-- Directions for this task --
Please count the lines of the data that contain "Flávio" and state only the total.

-- Data excerpts --
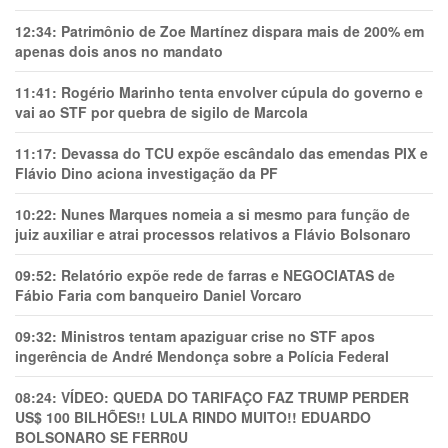
12:34:
Patrimônio de Zoe Martínez dispara mais de 200% em
apenas dois anos no mandato
11:41:
Rogério Marinho tenta envolver cúpula do governo e
vai ao STF por quebra de sigilo de Marcola
11:17:
Devassa do TCU expõe escândalo das emendas PIX e
Flávio Dino aciona investigação da PF
10:22:
Nunes Marques nomeia a si mesmo para função de
juiz auxiliar e atrai processos relativos a Flávio Bolsonaro
09:52:
Relatório expõe rede de farras e NEGOCIATAS de
Fábio Faria com banqueiro Daniel Vorcaro
09:32:
Ministros tentam apaziguar crise no STF apos
ingerência de André Mendonça sobre a Polícia Federal
08:24:
VÍDEO: QUEDA DO TARIFAÇO FAZ TRUMP PERDER
US$ 100 BILHÕES!! LULA RINDO MUITO!! EDUARDO
BOLSONARO SE FERR0U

-- Task response --
2